Burney, who also has plans to write a book about the prehistoric ecology of Kaua’i, was one of 186 Guggenheim Fellows selected from more than 3,000 applicants for awards totaling $7,112,000. Fellows are appointed on the basis of distinguished achievement in the past and exceptional promise for future accomplishment.

Maryanne Kowaleski, Ph.D., professor of history and director of the Fordham Center for Medieval Studies, received a $45,000 fellowship from the National Humanities Center in North Carolina to complete work on her monograph, Living from the Sea: An Ethnography of Maritime Communities in Medieval England. The project will explore how the marine environment shaped the society and culture of costal communities in medieval England.

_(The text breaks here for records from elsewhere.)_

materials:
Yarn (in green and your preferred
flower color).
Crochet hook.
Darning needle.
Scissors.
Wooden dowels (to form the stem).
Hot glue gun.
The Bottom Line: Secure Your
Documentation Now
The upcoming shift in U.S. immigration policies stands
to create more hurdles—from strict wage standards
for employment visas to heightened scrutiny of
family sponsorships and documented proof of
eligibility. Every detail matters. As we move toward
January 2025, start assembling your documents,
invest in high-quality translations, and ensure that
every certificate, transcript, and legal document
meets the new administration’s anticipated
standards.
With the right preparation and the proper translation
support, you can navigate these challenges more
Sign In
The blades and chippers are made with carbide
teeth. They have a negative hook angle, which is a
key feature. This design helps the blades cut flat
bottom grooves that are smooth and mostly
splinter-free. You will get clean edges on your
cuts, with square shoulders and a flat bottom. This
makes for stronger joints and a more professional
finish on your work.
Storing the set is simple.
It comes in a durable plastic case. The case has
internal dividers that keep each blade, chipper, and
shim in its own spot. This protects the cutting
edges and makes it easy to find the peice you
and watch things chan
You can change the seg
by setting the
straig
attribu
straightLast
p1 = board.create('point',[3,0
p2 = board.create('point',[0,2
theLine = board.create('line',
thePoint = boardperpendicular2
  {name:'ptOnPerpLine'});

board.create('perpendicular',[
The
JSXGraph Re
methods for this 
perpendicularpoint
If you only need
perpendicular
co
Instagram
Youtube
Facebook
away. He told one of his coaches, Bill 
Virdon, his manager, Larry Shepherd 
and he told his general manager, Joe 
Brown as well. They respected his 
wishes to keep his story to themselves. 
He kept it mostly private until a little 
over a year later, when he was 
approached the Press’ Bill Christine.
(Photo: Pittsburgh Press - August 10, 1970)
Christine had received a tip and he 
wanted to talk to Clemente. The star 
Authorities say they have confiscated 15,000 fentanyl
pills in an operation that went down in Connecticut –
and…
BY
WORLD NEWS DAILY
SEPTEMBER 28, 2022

Michael Suarez, S.J., associate professor of English, was awarded a $40,000 National Endowment for the Humanities (NEH) grant to study English satire from 1660 to 1750. In addition, the Radcliffe Institute for Advanced Study at Harvard University named Father Suarez a fellow for the 2005-2006 academic year.

Radcliffe Institute fellowships support scientists, artists and writers with significant past accomplishments who wish to pursue work in academic and professional fields and in the creative arts.

During the 2004-2005 academic year, more than 50 Fordham faculty members were awarded in excess of $21 million in grants and fellowships.